YOUR ASSIGNMENT ::
Among the lines below, restate word for word only those from the line with "de blanc, et" through the line with "recommande, s’il Vous", with both end lines kept.

ENTRIES SHOWN ::
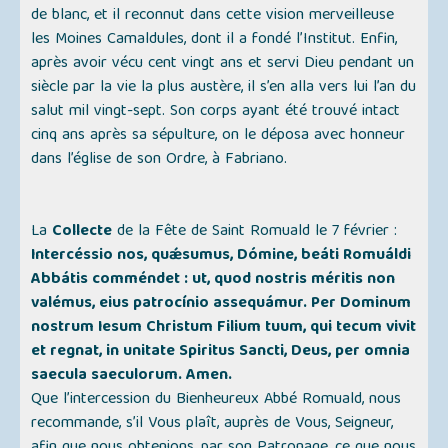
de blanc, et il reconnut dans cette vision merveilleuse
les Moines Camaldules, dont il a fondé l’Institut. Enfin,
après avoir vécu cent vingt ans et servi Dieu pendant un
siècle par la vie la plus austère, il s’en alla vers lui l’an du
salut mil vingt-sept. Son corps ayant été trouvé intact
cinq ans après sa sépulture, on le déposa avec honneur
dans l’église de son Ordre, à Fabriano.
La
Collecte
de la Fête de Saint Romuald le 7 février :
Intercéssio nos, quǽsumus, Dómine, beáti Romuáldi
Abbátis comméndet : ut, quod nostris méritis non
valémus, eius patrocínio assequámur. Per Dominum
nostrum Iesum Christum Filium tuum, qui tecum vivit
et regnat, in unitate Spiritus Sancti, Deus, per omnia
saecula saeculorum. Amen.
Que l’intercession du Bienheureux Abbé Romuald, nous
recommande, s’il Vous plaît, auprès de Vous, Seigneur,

---

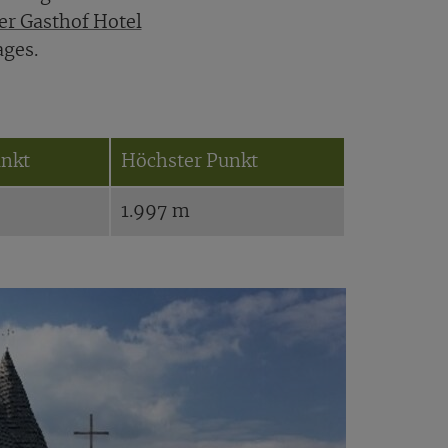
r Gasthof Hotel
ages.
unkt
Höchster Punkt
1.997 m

==

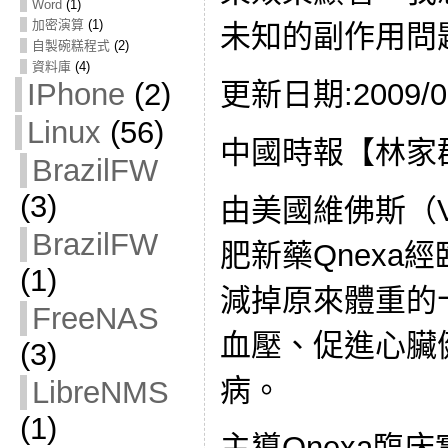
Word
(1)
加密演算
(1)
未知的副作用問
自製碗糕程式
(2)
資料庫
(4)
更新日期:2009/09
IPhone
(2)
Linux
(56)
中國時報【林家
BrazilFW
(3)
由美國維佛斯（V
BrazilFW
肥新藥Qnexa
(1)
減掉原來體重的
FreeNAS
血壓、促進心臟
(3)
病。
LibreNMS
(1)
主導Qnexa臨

ANSWER AREA ::
de blanc, et il reconnut dans cette vision merveilleuse
les Moines Camaldules, dont il a fondé l’Institut. Enfin,
après avoir vécu cent vingt ans et servi Dieu pendant un
siècle par la vie la plus austère, il s’en alla vers lui l’an du
salut mil vingt-sept. Son corps ayant été trouvé intact
cinq ans après sa sépulture, on le déposa avec honneur
dans l’église de son Ordre, à Fabriano.
La
Collecte
de la Fête de Saint Romuald le 7 février :
Intercéssio nos, quǽsumus, Dómine, beáti Romuáldi
Abbátis comméndet : ut, quod nostris méritis non
valémus, eius patrocínio assequámur. Per Dominum
nostrum Iesum Christum Filium tuum, qui tecum vivit
et regnat, in unitate Spiritus Sancti, Deus, per omnia
saecula saeculorum. Amen.
Que l’intercession du Bienheureux Abbé Romuald, nous
recommande, s’il Vous plaît, auprès de Vous, Seigneur,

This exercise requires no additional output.